Sebagai langkah proaktif dalam menghadapi tantangan ini, Kementerian Kehutanan Republik Indonesia bekerja sama dengan Taman Safari Indonesia mengadakan seminar bertajuk “Memahami Konflik dan Koeksistensi antara Satwa Liar dan Manusia di Indonesia”.
Seminar ini bertujuan untuk mempertemukan pemerintah, para ahli, akademisi, pemerhati, dan praktisi guna membahas solusi yang berkelanjutan.
Acara ini diadakan pada Jumat, 17 Januari 2025, secara hybrid, dengan pertemuan langsung di lokasi aviary dan partisipasi virtual melalui platform Zoom.
Sebanyak 1.000 peserta online turut serta, termasuk perwakilan dari berbagai balai taman nasional dan Balai Konservasi Sumber Daya Alam (BKSDA) di seluruh Indonesia.
Direktur Konservasi Keanekaragaman Hayati dan Sumberdaya Genetik, Direktorat Jenderal KSDAE, Kementerian Kehutanan RI, Nunu Anugrah, S.Hut., M.Sc., menegaskan bahwa konflik antara manusia dan satwa liar tidak hanya mengancam keberlangsungan spesies tertentu, tetapi juga keseimbangan ekosistem secara keseluruhan.
“Keberadaan satwa liar adalah indikator kesehatan ekosistem. Oleh karena itu, solusi berbasis kolaborasi antara pemerintah, masyarakat, dan sektor swasta sangat diperlukan untuk mengatasi konflik ini secara efektif,” ujarnya.
Tony Sumampau, perwakilan dari Taman Safari Indonesia, menyoroti keterlibatan aktif lembaganya dalam menangani konflik manusia dan satwa liar sejak tahun 1980-an melalui tim rescue yang profesional dan terlatih.
“Kami terus berinovasi dan beradaptasi terhadap dinamika di lapangan untuk memastikan satwa liar di habitat aslinya (in-situ) tetap terlindungi dan lestari,” jelasnya.

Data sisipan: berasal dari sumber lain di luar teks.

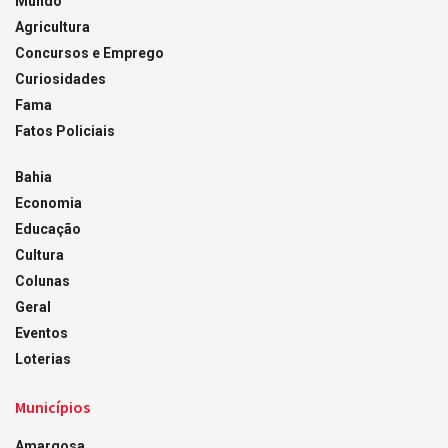
Mundo
Agricultura
Concursos e Emprego
Curiosidades
Fama
Fatos Policiais
Bahia
Economia
Educação
Cultura
Colunas
Geral
Eventos
Loterias
Municípios
Amargosa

Seminar ini menghadirkan tiga pembicara utama yang berkompeten di bidangnya yakni Dr. Philip Nyus, pakar konflik manusia dan satwa liar dari Colby College, Amerika Serikat.
Philip membahas strategi mitigasi konflik antara manusia dan satwa liar, termasuk langkah-langkah preventif dan pendekatan berbasis komunitas yang telah terbukti efektif dalam mengurangi potensi konflik.
Philip menekankan pentingnya edukasi masyarakat dan pemanfaatan teknologi untuk memantau pergerakan satwa liar.
Pembicara selanjutnya Badiah, S.Si., M.Si. selaku Kepala Sub Direktorat Pengawetan Spesies dan Genetik.
Badiah memaparkan data terkini terkait sebaran konflik manusia-satwa liar di Indonesia serta strategi mitigasi yang dapat diimplementasikan secara berkelanjutan.
Dia pun menyoroti perlunya pemetaan wilayah rawan konflik dan penguatan regulasi untuk melindungi satwa liar.
Pembicara yang lain yakni Mohammad Irham, M.Sc. selaku pakar dari Pusat Riset Biosistematika dan Evolusi - BRIN, memberikan pemaparan tentang telaah konflik burung dan manusia di Indonesia.
Irham mengungkapkan bahwa konflik burung seringkali terjadi di daerah perkebunan dan pertanian, serta menawarkan solusi berbasis ekologi untuk mengurangi dampaknya.
Seminar ini diharapkan menjadi wadah diskusi lintas disiplin yang mampu melahirkan solusi inovatif guna menciptakan koeksistensi yang harmonis antara manusia dan satwa liar.
Dengan semangat kolaborasi dan prinsip keberlanjutan, semua pihak diharapkan dapat berkontribusi aktif dalam menciptakan lingkungan yang lestari bagi generasi mendatang.
Beberapa rekomendasi yang muncul dari seminar ini antara lain peningkatan edukasi masyarakat tentang pentingnya menjaga keseimbangan ekosistem dan cara hidup berdampingan dengan satwa liar.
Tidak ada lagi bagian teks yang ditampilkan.